Forgetting passwords happens, especially for services that have not been used in a long time. It usually is nothing more than a mild inconvenience; reset the password, confirm it on your email account, and you are good to go. However, forgetting passwords can lead to serious consequences; the case study of Stefan Thomas is a good example of this. Stefan, a German-born programmer living in San Francisco, had stored a total of 7002 Bitcoin on a small IronKey hard drive. Mr Thomas had lost the paper containing the hard drive password years before the sharp appreciation of BitCoin, and his attempts at guessing it had been unsuccessful. At the current exchange rates, losing the hard drive password has cost Mr Thomas a staggering £216,649,907.
A password manager effectively gathers all used credentials into a single database, either stored on the user’s own device or in the cloud. At this point, the password manager completely relies on the assumption that access to the storage device is confidential. Malware such as keyloggers disproportionally affect users of password managers, as a stolen master password will result in all stored credentials being stolen.
In essence, a password manager gathers all used credentials into a single point of failure, like writing down passwords in a single physical notebook; so why don’t we just do that?

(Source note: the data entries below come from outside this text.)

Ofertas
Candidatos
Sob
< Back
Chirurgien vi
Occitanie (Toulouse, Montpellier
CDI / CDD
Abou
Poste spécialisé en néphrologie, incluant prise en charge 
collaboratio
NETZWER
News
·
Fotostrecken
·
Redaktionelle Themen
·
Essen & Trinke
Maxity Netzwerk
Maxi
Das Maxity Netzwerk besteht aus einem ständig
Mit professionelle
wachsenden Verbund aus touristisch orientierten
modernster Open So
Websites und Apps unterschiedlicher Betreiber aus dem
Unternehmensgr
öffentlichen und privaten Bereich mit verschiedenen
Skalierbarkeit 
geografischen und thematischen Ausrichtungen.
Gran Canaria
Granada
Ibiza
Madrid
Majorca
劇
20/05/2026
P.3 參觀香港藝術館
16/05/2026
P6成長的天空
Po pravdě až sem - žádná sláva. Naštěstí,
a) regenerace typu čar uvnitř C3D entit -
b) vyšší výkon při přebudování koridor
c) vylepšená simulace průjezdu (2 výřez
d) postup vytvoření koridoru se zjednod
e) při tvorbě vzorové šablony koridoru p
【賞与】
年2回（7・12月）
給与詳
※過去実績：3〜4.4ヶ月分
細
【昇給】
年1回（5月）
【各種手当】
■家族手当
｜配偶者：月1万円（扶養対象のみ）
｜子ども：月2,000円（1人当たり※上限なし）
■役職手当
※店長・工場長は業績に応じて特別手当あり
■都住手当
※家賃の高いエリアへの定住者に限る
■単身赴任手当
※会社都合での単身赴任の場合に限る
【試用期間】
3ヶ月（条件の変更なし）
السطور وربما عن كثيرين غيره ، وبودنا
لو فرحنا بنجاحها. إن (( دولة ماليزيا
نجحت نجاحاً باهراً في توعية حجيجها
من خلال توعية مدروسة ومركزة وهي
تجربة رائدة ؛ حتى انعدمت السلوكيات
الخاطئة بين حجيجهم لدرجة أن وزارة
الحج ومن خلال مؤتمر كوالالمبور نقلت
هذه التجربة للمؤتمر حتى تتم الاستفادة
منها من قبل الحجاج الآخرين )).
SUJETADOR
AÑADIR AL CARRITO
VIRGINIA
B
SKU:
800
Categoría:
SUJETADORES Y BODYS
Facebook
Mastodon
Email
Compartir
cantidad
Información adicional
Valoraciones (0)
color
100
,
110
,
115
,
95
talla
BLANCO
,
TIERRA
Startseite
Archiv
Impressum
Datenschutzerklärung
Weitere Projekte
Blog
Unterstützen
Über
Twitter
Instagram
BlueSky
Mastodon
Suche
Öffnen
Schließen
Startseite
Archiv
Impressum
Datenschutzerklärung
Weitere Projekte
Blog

Let’s weigh the advantages of password managers over writing down passwords:
- More resilient against physical threats, such as someone breaking into your house
- Automatic generation of strong passwords without human-induced character correlations
- Proper use of password managers guarantees unique passwords being used across all services, while someone who writes down passwords might still fall under the trap of reusing passwords
- Accessibility of passwords anywhere with an internet connection
- Redundancy of digital data means the data is significantly safer from damage (fire, flooding, etc)

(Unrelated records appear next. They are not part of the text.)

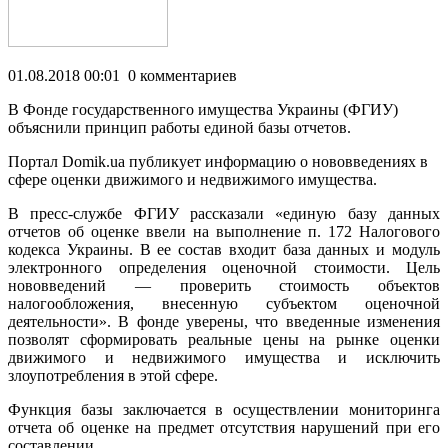
01.08.2018 00:01 0 комментариев
В Фонде государственного имущества Украины (ФГИУ)
объяснили принцип работы единой базы отчетов.
Портал Domik.ua публикует информацию о нововведениях в
сфере оценки движимого и недвижимого имущества.
В пресс-службе ФГИУ рассказали «единую базу данных
отчетов об оценке ввели на выполнение п. 172 Налогового
кодекса Украины. В ее состав входит база данных и модуль
электронного определения оценочной стоимости. Цель
нововведений — проверить стоимость объектов
налогообложения, внесенную субъектом оценочной
деятельности». В фонде уверены, что введенные изменения
позволят сформировать реальные цены на рынке оценки
движимого и недвижимого имущества и исключить
злоупотребления в этой сфере.
Функция базы заключается в осуществлении мониторинга
отчета об оценке на предмет отсутствия нарушений при его
составлении.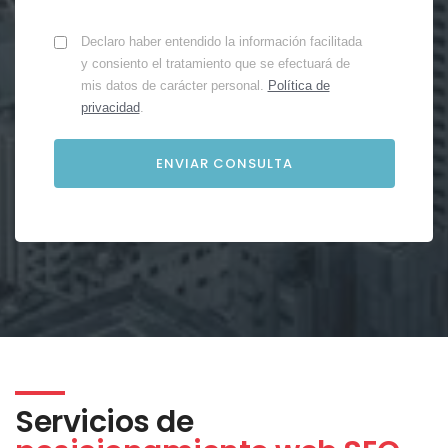
Declaro haber entendido la información facilitada
y consiento el tratamiento que se efectuará de
mis datos de carácter personal.
Política de
privacidad
.
Servicios de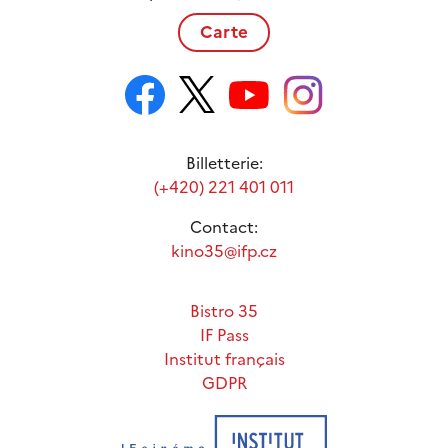
Carte
Billetterie:
(+420) 221 401 011
Contact:
kino35@ifp.cz
Bistro 35
IF Pass
Institut français
GDPR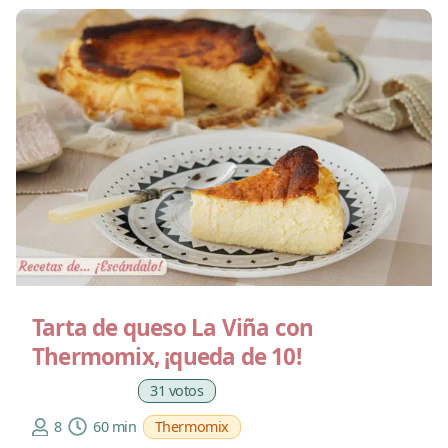
Tarta de queso La Viña con
Thermomix, ¡queda de 10!
31 votos
8
60 min
Thermomix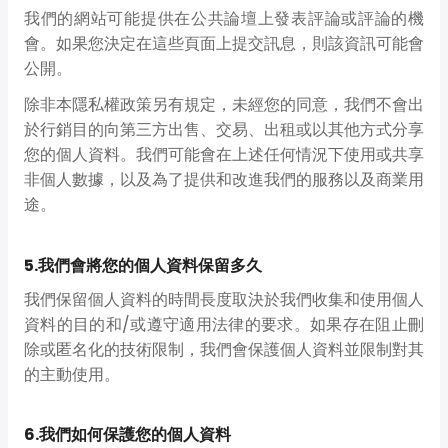
我們的網站可能提供在公共論壇上發表評論或評論的機
會。如果您決定在這些頁面上提交訊息，則該資訊可能會
公開。
除非本隱私權政策另有規定，未經您的同意，我們不會出
於行銷目的向第三方出售、交易、出租或以其他方式分享
您的個人資料。我們可能會在上述任何情況下使用或共享
非個人數據，以及為了提供和改進我們的服務以及商業用
途。
5.我們會將您的個人資料保留多久
我們保留個人資料的時間長度取決於我們收集和使用個人
資料的目的和/或遵守適用法律的要求。如果存在阻止刪
除或匿名化的技術限制，我們會保護個人資料並限制對其
的主動使用。
6.我們如何保護您的個人資料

- Credentials autocomplete for added convenience
- Password managers are better at identifying phishing websites than humans
- Multiple factor authentication significantly mitigates the risk of a single point of failure
Now let’s weigh the advantages of writing passwords in a notebook over a password manager:
- Resilient against remote attacks, paper is less hackable than computers
- No risk of forgetting the master password and losing access to all credential data
- Reduced risk surface
- Writing down passwords is more friendly to non-tech-savvy users
- Self-ownership over data. Usage of cloud-based password managers involves the handing over of sensitive information to a third party. This includes information about used websites, usernames, and passwords.
- The risks posed to a notebook sitting on one’s desk are better understood than the risks of digital data. New methods of extracting written information come up a lot rarer than cybersecurity threats.

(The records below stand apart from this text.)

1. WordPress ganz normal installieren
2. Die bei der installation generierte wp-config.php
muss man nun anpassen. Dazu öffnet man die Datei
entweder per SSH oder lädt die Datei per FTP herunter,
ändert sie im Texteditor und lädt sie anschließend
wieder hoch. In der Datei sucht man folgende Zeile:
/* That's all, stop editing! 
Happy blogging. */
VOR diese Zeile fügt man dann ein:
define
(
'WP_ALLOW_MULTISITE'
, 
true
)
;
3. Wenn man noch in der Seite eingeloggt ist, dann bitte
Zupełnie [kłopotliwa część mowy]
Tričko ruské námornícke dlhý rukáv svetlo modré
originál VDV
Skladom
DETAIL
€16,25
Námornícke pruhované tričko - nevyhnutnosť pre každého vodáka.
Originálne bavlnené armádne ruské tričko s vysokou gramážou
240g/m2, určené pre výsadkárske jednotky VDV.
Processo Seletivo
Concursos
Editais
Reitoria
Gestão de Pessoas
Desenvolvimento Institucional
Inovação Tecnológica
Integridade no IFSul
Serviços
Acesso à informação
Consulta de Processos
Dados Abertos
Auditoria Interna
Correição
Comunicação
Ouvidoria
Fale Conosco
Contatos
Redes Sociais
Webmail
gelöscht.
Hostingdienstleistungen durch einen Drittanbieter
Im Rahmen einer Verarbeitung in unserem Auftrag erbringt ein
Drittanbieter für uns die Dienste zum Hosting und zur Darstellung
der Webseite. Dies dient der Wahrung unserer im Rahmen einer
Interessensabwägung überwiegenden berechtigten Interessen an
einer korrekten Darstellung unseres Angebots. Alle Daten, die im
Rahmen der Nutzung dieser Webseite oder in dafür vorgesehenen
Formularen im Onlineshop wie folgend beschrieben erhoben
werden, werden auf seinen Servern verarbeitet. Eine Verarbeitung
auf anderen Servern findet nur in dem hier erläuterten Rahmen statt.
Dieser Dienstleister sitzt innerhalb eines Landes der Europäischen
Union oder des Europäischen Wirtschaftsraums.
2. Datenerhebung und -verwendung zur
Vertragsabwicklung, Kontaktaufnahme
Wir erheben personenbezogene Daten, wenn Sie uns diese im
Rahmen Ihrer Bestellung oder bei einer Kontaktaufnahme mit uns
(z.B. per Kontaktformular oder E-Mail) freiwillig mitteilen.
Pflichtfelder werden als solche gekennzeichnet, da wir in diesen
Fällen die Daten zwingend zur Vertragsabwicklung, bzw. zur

- Cloud-based password managers tend to have a subscription fee business model
For most people, a password manager that is appropriately secured will provide the best balance of both security and usability. NCSC has provided the following recommendations for using password managers securely:
- Use two-factor authentication on the password manager. This is an essential step in mitigating the main risk of password managers – the single point of failure. With 2FA set up, an attacker that has gained access to the master password will not be able to compromise the victim’s accounts.
- Choose a strong master password to control access to the password manager. NCSC recommends the three random words methods to come up with memorable, long, and sufficiently random passwords. If memorising this password will be an issue, NCSC says that it is fine to write these down on paper, provided it is kept safe and out of sight. To someone not explicitly looking for credentials (a burglar), three seemingly random words written down on a piece of paper without additional context would be hard to correlate to a password manager.
- Keep the used password manager software updated.
While a password manager will likely greatly benefit one’s password usage, as discussed, there are valid upsides and downsides to both solutions, and choosing the right approach is reliant on an individual’s own situation.
It is not without merit for someone to decide that they want full autonomy over their online banking credentials or recommend to a non-tech-savvy person to write their passwords down as they might struggle with handling a password manager.
Our takeaway is, to do what’s right for you in relation to your usage and threat landscape.